Exercise prompt:
All records below are to be transcribed exactly, with every picture left out.

Data excerpts:
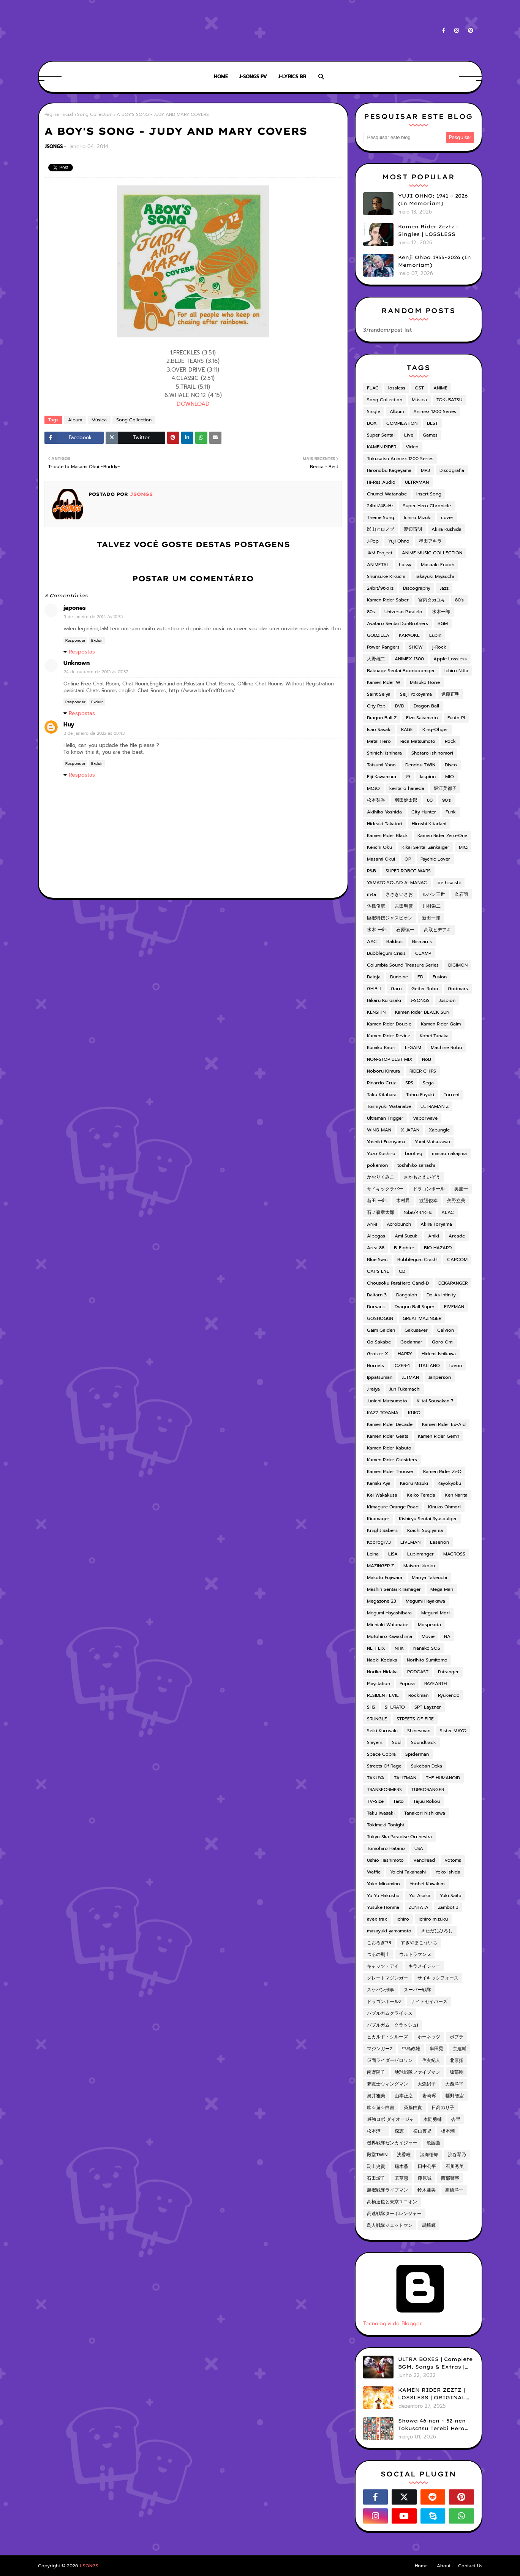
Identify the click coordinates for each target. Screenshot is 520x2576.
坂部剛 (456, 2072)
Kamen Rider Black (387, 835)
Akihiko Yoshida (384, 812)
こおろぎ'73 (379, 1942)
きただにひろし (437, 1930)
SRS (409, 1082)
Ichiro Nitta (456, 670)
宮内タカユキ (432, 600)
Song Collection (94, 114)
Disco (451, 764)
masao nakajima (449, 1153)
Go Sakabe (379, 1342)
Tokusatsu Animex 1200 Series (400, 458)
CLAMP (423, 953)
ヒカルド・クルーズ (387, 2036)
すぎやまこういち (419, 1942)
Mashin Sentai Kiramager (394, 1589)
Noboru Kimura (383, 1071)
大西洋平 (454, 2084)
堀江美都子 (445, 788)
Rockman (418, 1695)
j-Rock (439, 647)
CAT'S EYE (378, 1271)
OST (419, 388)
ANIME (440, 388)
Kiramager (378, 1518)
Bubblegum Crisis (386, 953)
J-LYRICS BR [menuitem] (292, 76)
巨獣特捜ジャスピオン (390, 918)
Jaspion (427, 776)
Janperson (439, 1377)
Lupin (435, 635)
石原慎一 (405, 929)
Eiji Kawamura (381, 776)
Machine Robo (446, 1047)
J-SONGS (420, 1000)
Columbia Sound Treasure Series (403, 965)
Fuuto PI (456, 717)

Written reply:
Identify the click coordinates for each target. Screenshot is 520x2576.
坂部剛 (456, 2072)
Kamen Rider Black (387, 835)
Akihiko Yoshida (384, 812)
こおろぎ'73 (379, 1942)
きただにひろし (437, 1930)
SRS (409, 1082)
Ichiro Nitta (456, 670)
宮内タカユキ (432, 600)
Song Collection (94, 114)
Disco (451, 764)
masao nakajima (449, 1153)
Go Sakabe (379, 1342)
Tokusatsu Animex 1200 Series (400, 458)
CLAMP (423, 953)
ヒカルド・クルーズ (387, 2036)
すぎやまこういち (419, 1942)
Mashin Sentai Kiramager (394, 1589)
Noboru Kimura (383, 1071)
大西洋平 (454, 2084)
堀江美都子 (445, 788)
Rockman (418, 1695)
j-Rock (439, 647)
CAT'S EYE (378, 1271)
OST (419, 388)
ANIME (440, 388)
Kiramager (378, 1518)
Bubblegum Crisis (386, 953)
J-LYRICS BR [menuitem] (292, 76)
巨獣特捜ジャスピオン (390, 918)
Jaspion (427, 776)
Janperson (439, 1377)
Lupin (435, 635)
石原慎一 (405, 929)
Eiji Kawamura (381, 776)
Machine Robo (446, 1047)
J-SONGS (420, 1000)
Columbia Sound Treasure Series (403, 965)
Fuuto PI (456, 717)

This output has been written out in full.